“I don’t think they need to be invited,” the Do Let’s Have Another Drink! author exclusively told Us Weekly on Tuesday, June 13. “Not as a kind of insult to them, but you know, it’s a long trip to make from California for the sake of Trooping the Colour. … I think this is one of the events where the Sussexes were never going to be invited.”
Russell reminded Us that Harry, 38, and Meghan, 41, are “not working royals anymore,” so don’t have the same pressure to attend these traditional events. The expectations were different, however, for King Charles III‘s coronation.
“I don’t suppose either party particularly wants to start the [back and forth] again,” Russell added, referring to the widespread speculation about whether the Archewell cofounders would travel to the U.K. to see Charles, 74, be crowned. (Harry ultimately attended the May celebration without his wife.)

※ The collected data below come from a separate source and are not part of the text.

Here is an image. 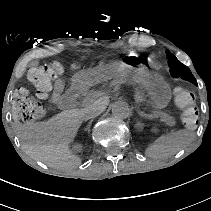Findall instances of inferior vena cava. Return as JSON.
I'll use <instances>...</instances> for the list:
<instances>
[{
    "instance_id": "obj_1",
    "label": "inferior vena cava",
    "mask_w": 211,
    "mask_h": 211,
    "mask_svg": "<svg viewBox=\"0 0 211 211\" xmlns=\"http://www.w3.org/2000/svg\"><path fill=\"white\" fill-rule=\"evenodd\" d=\"M104 111L105 107L97 101H94L92 104L81 109L79 113L80 116L87 121L89 119L99 116Z\"/></svg>"
}]
</instances>
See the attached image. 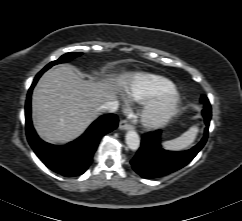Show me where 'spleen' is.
I'll list each match as a JSON object with an SVG mask.
<instances>
[{"label": "spleen", "mask_w": 242, "mask_h": 221, "mask_svg": "<svg viewBox=\"0 0 242 221\" xmlns=\"http://www.w3.org/2000/svg\"><path fill=\"white\" fill-rule=\"evenodd\" d=\"M198 133V127L192 126L188 131L183 133L180 137L173 140L165 141L163 147L171 151H180L191 145Z\"/></svg>", "instance_id": "1"}]
</instances>
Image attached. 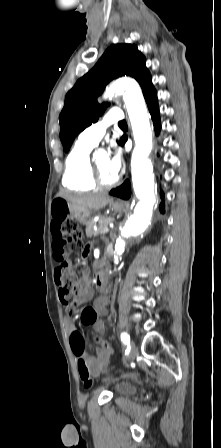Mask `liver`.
<instances>
[{
  "instance_id": "1",
  "label": "liver",
  "mask_w": 221,
  "mask_h": 448,
  "mask_svg": "<svg viewBox=\"0 0 221 448\" xmlns=\"http://www.w3.org/2000/svg\"><path fill=\"white\" fill-rule=\"evenodd\" d=\"M58 197H62L73 208L78 210H100L112 201V198L105 193L91 194V195H71L68 193H59Z\"/></svg>"
}]
</instances>
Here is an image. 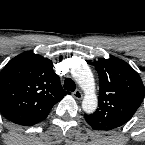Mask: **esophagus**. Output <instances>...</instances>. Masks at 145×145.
Segmentation results:
<instances>
[{"instance_id":"obj_1","label":"esophagus","mask_w":145,"mask_h":145,"mask_svg":"<svg viewBox=\"0 0 145 145\" xmlns=\"http://www.w3.org/2000/svg\"><path fill=\"white\" fill-rule=\"evenodd\" d=\"M73 96L75 99L81 100L83 98V94L80 90H76L73 92Z\"/></svg>"}]
</instances>
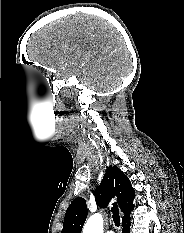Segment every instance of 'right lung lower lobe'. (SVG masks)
<instances>
[{"label": "right lung lower lobe", "mask_w": 184, "mask_h": 233, "mask_svg": "<svg viewBox=\"0 0 184 233\" xmlns=\"http://www.w3.org/2000/svg\"><path fill=\"white\" fill-rule=\"evenodd\" d=\"M122 226H123V229H122V233H129L130 231V218H128L127 220H124L122 222Z\"/></svg>", "instance_id": "1"}]
</instances>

The first annual birthday parade of Charles’ reign will take place on Saturday, June 17, though his actual birthday isn’t until November. He has been present for the traditional ceremony in London since he was a child, first celebrating his grandfather King George VI and later for his mother, Queen Elizabeth II, who died in September 2022 at age 96.
“Obviously, the coronation was a much bigger event — a generational event, in terms of significance for the royal family,” Russell told Us, adding that it shouldn’t “necessarily be seen as an indicator of sentiment either way” if Harry and Meghan aren’t invited to Trooping the Colour.

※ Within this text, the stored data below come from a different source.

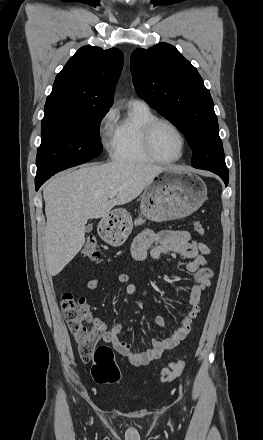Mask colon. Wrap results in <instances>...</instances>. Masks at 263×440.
Listing matches in <instances>:
<instances>
[{"mask_svg":"<svg viewBox=\"0 0 263 440\" xmlns=\"http://www.w3.org/2000/svg\"><path fill=\"white\" fill-rule=\"evenodd\" d=\"M194 227L197 233L204 235L205 228L202 223L196 222ZM82 253L93 261L100 257V251L94 239L86 241ZM60 304L63 316L77 342L79 358L83 361L92 360L93 362L91 369L93 379L98 383L119 381L121 375L115 364L112 349L104 345L97 346L99 332L94 326V318L86 300L67 292L62 295ZM184 366L183 359L172 362L162 371L160 381L164 384L169 383L182 372Z\"/></svg>","mask_w":263,"mask_h":440,"instance_id":"colon-1","label":"colon"}]
</instances>
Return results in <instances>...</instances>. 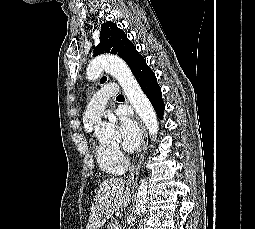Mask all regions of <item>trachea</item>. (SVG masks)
<instances>
[{
    "label": "trachea",
    "instance_id": "trachea-1",
    "mask_svg": "<svg viewBox=\"0 0 255 229\" xmlns=\"http://www.w3.org/2000/svg\"><path fill=\"white\" fill-rule=\"evenodd\" d=\"M116 98H117V99L123 98V96H122V95H118Z\"/></svg>",
    "mask_w": 255,
    "mask_h": 229
}]
</instances>
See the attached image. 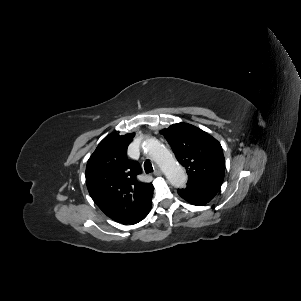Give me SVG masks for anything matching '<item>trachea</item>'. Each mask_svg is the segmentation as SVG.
<instances>
[{
  "label": "trachea",
  "instance_id": "3493384b",
  "mask_svg": "<svg viewBox=\"0 0 301 301\" xmlns=\"http://www.w3.org/2000/svg\"><path fill=\"white\" fill-rule=\"evenodd\" d=\"M144 170H145L146 173L153 172V167H152V164L149 160L144 162Z\"/></svg>",
  "mask_w": 301,
  "mask_h": 301
}]
</instances>
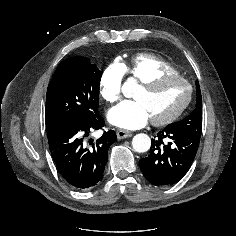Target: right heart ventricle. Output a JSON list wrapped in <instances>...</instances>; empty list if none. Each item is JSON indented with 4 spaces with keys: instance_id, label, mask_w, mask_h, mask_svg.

The couple announced in January 2020 that they planned to step back from their senior royal duties and moved to the U.S. — where they’re raising son Archie, 4, and daughter Lilibet, 2 — later that year. In February 2021, Buckingham Palace confirmed that the activists would not return to their working roles.
Since the duo’s exit, they have flown overseas a handful of times. While Harry traveled solo for the April 2021 funeral of Prince Philip and for his father’s coronation, he was joined by Meghan at Elizabeth’s funeral last fall. (The pair were already in the U.K. for another obligation when news broke of the queen’s death.)

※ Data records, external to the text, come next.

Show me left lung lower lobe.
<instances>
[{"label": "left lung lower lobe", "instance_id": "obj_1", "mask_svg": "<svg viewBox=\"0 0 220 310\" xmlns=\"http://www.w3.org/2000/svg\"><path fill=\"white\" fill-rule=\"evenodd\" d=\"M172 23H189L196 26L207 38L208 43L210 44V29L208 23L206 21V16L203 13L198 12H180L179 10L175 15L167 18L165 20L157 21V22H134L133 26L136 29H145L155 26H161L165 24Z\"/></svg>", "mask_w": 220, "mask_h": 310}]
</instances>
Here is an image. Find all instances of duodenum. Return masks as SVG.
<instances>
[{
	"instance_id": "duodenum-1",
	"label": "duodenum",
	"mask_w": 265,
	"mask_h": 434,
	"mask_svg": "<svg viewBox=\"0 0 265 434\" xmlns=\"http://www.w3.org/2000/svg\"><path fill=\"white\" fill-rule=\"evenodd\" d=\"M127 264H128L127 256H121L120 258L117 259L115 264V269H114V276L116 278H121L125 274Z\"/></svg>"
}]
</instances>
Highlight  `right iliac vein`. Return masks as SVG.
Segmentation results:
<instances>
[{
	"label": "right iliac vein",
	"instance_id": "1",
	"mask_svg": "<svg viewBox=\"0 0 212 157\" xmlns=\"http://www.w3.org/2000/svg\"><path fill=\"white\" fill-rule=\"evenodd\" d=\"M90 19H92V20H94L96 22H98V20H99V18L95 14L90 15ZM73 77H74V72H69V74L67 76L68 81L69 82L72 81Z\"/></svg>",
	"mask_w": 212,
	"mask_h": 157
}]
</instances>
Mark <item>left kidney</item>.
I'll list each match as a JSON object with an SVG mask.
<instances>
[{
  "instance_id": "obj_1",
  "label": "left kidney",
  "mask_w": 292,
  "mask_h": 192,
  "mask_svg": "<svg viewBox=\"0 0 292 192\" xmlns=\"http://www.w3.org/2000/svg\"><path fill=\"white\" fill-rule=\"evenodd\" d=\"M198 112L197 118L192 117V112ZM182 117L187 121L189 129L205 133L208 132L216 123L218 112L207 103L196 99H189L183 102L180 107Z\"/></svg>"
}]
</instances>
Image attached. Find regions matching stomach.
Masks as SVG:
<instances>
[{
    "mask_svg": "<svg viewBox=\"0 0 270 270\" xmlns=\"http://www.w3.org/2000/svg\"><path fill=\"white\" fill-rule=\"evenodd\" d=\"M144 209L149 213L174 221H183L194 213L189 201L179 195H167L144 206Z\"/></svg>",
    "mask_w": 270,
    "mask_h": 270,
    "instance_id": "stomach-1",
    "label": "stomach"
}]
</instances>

Just a few weeks after he attended Charles’ coronation, the Spare author was recently across the pond once again to testify in court for his case against Mirror Group Newspapers, the publisher of the Daily Mail, whom he accused of using illegal tactics to obtain information on him through the years. The media company has denied the allegations.
Harry began his testimony in London on June 6, but Russell told Us the visit abroad didn’t include a check-in with Charles or brother Prince William. “I think he hasn’t — from what we can tell — spent any time one-on-one with the family,” he added. “It is worth pointing out that the visits have been very short, to the point where the judge was a little perplexed.”
Russell explained that the purpose of Harry’s presence in the U.K. is “to take the stand for what he considers to be an important matter” rather than to stop by the palace. “I don’t think there’s been time and potentially inclination to see his family,” he told Us.
The speedy timeline of Harry’s recent visits might indicate that he’s not “wildly keen” to reconnect with his relatives — “and possibly vice versa,” Russell added. “I mean, the dust had barely settled on the tiaras by the time Prince Harry had left for the coronation,” he joked.